Girard says that this prostitute is a Christlike figure. In fact, Girard says that “She offers the most perfect figura Christi that can be imagined. Christ agrees to die so that mankind will live.”
I wonder if the opposite is also true. I wonder if Christ is the perfect mother prostitute figure. After all, as a good first century Jew, Jesus would have heard this story. Jesus was formed by this type of story. The God of love was so present with the prostitute that she was able to sacrifice her own desires, her own desire to defeat her rival, so that her son could live.

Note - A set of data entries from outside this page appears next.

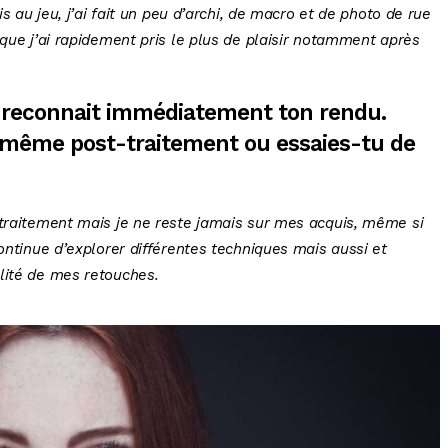
is au jeu, j’ai fait un peu d’archi, de macro et de photo de rue
 que j’ai rapidement pris le plus de plaisir notamment après
 reconnait immédiatement ton rendu.
e même post-traitement ou essaies-tu de
 traitement mais je ne reste jamais sur mes acquis, même si
continue d’explorer différentes techniques mais aussi et
lité de mes retouches.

There are similar anti-sacrificial stories in the Hebrew Scriptures. You might think of Abraham and Isaac. Abraham heard God calling him to sacrifice his son Isaac. But right before Abraham dropped the knife on his son, God stopped him from killing Isaac. The point of that horrific story is that God stopped the sacrifice. God doesn’t want human sacrifice. This is the beginning of the Jewish move away from sacrifice.
By the time we get to the story of the prostitutes, God is entirely out of the picture. It’s Solomon, in his wisdom, who suggests the human sacrifice. Couldn’t Solomon have found another way? Couldn’t he have asked the women some questions? Why didn’t he go the scene of the crime to investigate?
No matter. The ultimate point of the story is to show the movement away from human sacrifice that we witness in the Hebrew and Christian scriptures – God has nothing to do with sacrifice. The violent sacrifice of another is a purely human act that is devoid of the true God.
We see the movement in the Gospels. Nowhere do the Gospels say that God demanded his Son to be sacrificed. Rather, similar to Solomon’s suggestion to sacrifice the boy, it was humans who demanded to sacrifice Jesus. The political and religious elite, along with a crowd of folks, demanded that Jesus be crucified.
And Jesus, formed by the love and faith of a prostitute some 900 years before him, chose a nonviolent solution. He decided to be the perfect figura prostitute who gives up her life so that another might live.
That might sound scandalous to some. If so, Jesus might scandalize them more. After all, he did say to some highly religious people who thought they were better than others that, “…the prostitutes are going into the kingdom of God ahead of you.”